* What to work on *
Starting at the line that contains "0330 111 7077 (local rate) (286, 1356)", transcribe every remaining line of the entries exactly, including the last one.

[Dataset entries]
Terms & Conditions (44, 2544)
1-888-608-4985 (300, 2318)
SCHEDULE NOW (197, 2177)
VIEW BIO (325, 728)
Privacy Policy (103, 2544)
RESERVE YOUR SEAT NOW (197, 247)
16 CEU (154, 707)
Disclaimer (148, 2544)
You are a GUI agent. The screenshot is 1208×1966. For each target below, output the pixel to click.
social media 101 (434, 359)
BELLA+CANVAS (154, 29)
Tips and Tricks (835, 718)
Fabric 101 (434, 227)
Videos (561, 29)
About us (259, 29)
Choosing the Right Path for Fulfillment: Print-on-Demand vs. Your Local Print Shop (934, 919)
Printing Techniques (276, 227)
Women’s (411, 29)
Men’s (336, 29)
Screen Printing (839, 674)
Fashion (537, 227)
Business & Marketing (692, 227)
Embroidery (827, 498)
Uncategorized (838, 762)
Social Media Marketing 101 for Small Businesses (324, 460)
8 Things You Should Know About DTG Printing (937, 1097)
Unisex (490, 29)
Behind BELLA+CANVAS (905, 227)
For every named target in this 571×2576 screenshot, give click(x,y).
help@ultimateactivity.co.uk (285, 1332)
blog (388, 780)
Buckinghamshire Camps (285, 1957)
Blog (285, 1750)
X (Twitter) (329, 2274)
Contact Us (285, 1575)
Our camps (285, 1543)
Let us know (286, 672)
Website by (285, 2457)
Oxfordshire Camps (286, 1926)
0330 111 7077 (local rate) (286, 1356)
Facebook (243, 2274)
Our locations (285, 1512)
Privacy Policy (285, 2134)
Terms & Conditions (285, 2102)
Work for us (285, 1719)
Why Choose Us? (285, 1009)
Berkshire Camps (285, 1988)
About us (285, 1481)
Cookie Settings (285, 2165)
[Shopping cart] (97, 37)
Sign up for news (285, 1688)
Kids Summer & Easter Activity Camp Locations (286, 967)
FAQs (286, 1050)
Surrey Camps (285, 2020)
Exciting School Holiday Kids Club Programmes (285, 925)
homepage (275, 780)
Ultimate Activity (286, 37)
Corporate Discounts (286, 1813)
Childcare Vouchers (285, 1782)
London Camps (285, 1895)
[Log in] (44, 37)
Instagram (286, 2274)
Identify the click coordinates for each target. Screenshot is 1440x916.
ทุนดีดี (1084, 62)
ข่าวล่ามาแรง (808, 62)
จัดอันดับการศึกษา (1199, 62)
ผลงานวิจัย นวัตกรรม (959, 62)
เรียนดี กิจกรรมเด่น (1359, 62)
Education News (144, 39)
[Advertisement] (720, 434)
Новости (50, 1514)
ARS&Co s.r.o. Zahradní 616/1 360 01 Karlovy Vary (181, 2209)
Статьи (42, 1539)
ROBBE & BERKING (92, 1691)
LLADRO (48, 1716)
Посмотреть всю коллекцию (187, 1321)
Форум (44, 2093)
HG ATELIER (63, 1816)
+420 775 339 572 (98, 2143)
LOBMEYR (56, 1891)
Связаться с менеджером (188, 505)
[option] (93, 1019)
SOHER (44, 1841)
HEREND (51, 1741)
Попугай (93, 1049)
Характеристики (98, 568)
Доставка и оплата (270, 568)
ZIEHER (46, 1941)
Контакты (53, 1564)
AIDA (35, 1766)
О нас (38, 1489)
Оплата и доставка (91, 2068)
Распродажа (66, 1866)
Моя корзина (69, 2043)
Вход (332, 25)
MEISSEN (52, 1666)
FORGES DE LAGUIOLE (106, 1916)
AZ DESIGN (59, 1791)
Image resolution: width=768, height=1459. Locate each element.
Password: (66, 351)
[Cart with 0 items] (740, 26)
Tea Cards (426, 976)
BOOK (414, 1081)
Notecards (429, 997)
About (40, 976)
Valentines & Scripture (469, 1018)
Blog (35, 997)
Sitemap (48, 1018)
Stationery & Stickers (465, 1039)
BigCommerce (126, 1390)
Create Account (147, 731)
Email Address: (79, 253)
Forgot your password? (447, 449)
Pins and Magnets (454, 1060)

* Answer to this task *
0330 111 7077 (local rate) (286, 1356)
Facebook (243, 2274)
Our locations (285, 1512)
Privacy Policy (285, 2134)
Terms & Conditions (285, 2102)
Work for us (285, 1719)
Why Choose Us? (285, 1009)
Berkshire Camps (285, 1988)
About us (285, 1481)
Cookie Settings (285, 2165)
[Shopping cart] (97, 37)
Sign up for news (285, 1688)
Kids Summer & Easter Activity Camp Locations (286, 967)
FAQs (286, 1050)
Surrey Camps (285, 2020)
Exciting School Holiday Kids Club Programmes (285, 925)
homepage (275, 780)
Ultimate Activity (286, 37)
Corporate Discounts (286, 1813)
Childcare Vouchers (285, 1782)
London Camps (285, 1895)
[Log in] (44, 37)
Instagram (286, 2274)
Identify the click coordinates for each target. Screenshot is 1440x916.
ทุนดีดี (1084, 62)
ข่าวล่ามาแรง (808, 62)
จัดอันดับการศึกษา (1199, 62)
ผลงานวิจัย นวัตกรรม (959, 62)
เรียนดี กิจกรรมเด่น (1359, 62)
Education News (144, 39)
[Advertisement] (720, 434)
Новости (50, 1514)
ARS&Co s.r.o. Zahradní 616/1 360 01 Karlovy Vary (181, 2209)
Статьи (42, 1539)
ROBBE & BERKING (92, 1691)
LLADRO (48, 1716)
Посмотреть всю коллекцию (187, 1321)
Форум (44, 2093)
HG ATELIER (63, 1816)
+420 775 339 572 (98, 2143)
LOBMEYR (56, 1891)
Связаться с менеджером (188, 505)
[option] (93, 1019)
SOHER (44, 1841)
HEREND (51, 1741)
Попугай (93, 1049)
Характеристики (98, 568)
Доставка и оплата (270, 568)
ZIEHER (46, 1941)
Контакты (53, 1564)
AIDA (35, 1766)
О нас (38, 1489)
Оплата и доставка (91, 2068)
Распродажа (66, 1866)
Моя корзина (69, 2043)
Вход (332, 25)
MEISSEN (52, 1666)
FORGES DE LAGUIOLE (106, 1916)
AZ DESIGN (59, 1791)
Image resolution: width=768, height=1459. Locate each element.
Password: (66, 351)
[Cart with 0 items] (740, 26)
Tea Cards (426, 976)
BOOK (414, 1081)
Notecards (429, 997)
About (40, 976)
Valentines & Scripture (469, 1018)
Blog (35, 997)
Sitemap (48, 1018)
Stationery & Stickers (465, 1039)
BigCommerce (126, 1390)
Create Account (147, 731)
Email Address: (79, 253)
Forgot your password? (447, 449)
Pins and Magnets (454, 1060)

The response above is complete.